* Excerpts from a dataset *
· · ·
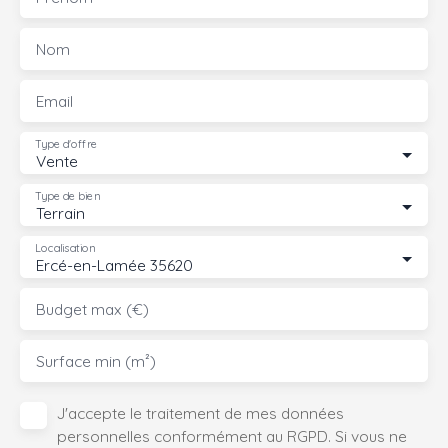
Nom
Email
Type d'offre
Vente
Type de bien
Terrain
Localisation
Ercé-en-Lamée 35620
Budget max (€)
Surface min (m²)
J'accepte le traitement de mes données
personnelles conformément au RGPD. Si vous ne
· · ·
* To do *
Once the line with "Type de bien" is located in the data above, repeat it and every later line through the end, exactly.

* Completed exercise *
Type de bien
Terrain
Localisation
Ercé-en-Lamée 35620
Budget max (€)
Surface min (m²)
J'accepte le traitement de mes données
personnelles conformément au RGPD. Si vous ne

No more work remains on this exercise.